(WHAT YOU HAVE TO DO):
I need the entries printed again word for word, without the images.

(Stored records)
────────────────

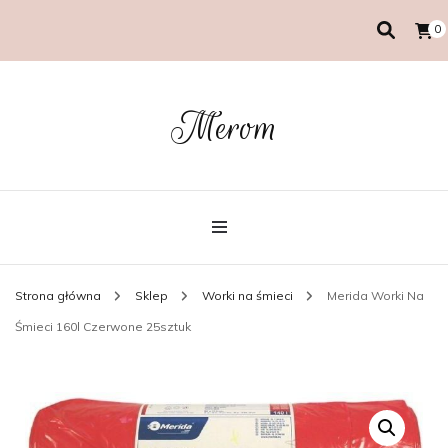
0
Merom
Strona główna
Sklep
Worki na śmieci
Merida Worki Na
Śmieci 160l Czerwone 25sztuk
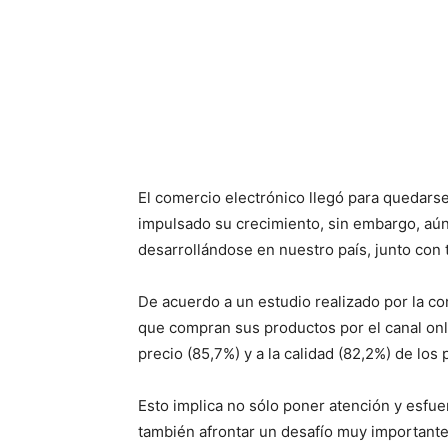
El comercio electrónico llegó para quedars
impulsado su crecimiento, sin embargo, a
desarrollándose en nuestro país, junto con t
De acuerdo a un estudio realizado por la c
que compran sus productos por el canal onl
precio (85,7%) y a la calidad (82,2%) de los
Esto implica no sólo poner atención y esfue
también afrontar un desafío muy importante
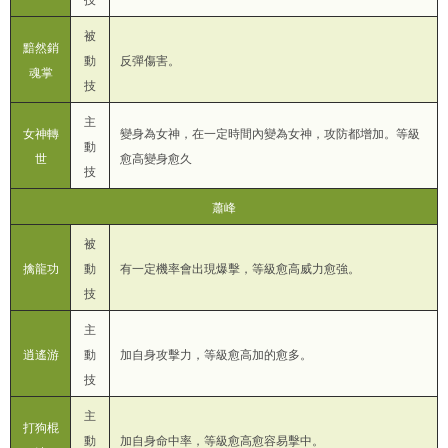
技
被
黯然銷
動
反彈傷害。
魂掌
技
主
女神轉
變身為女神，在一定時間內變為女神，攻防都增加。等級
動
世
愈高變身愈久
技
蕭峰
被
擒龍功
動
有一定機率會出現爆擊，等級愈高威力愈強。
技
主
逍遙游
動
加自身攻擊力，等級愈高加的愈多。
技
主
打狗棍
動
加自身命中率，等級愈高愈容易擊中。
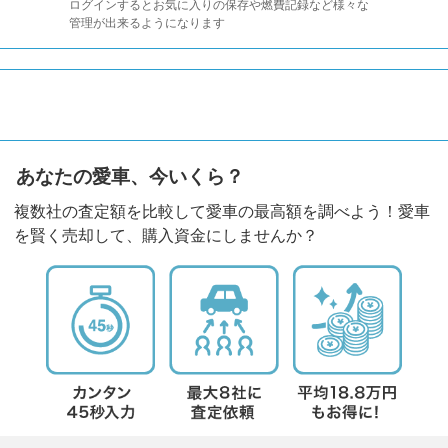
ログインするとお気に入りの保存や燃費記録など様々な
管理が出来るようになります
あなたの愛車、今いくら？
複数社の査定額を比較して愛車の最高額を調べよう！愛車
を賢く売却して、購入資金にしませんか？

────────────────

(EXERCISE RESPONSE):
0
Merom
Strona główna
Sklep
Worki na śmieci
Merida Worki Na
Śmieci 160l Czerwone 25sztuk
El comercio electrónico llegó para quedars
impulsado su crecimiento, sin embargo, a
desarrollándose en nuestro país, junto con t
De acuerdo a un estudio realizado por la c
que compran sus productos por el canal onl
precio (85,7%) y a la calidad (82,2%) de los
Esto implica no sólo poner atención y esfue
también afrontar un desafío muy importante
技
被
黯然銷
動
反彈傷害。
魂掌
技
主
女神轉
變身為女神，在一定時間內變為女神，攻防都增加。等級
動
世
愈高變身愈久
技
蕭峰
被
擒龍功
動
有一定機率會出現爆擊，等級愈高威力愈強。
技
主
逍遙游
動
加自身攻擊力，等級愈高加的愈多。
技
主
打狗棍
動
加自身命中率，等級愈高愈容易擊中。
ログインするとお気に入りの保存や燃費記録など様々な
管理が出来るようになります
あなたの愛車、今いくら？
複数社の査定額を比較して愛車の最高額を調べよう！愛車
を賢く売却して、購入資金にしませんか？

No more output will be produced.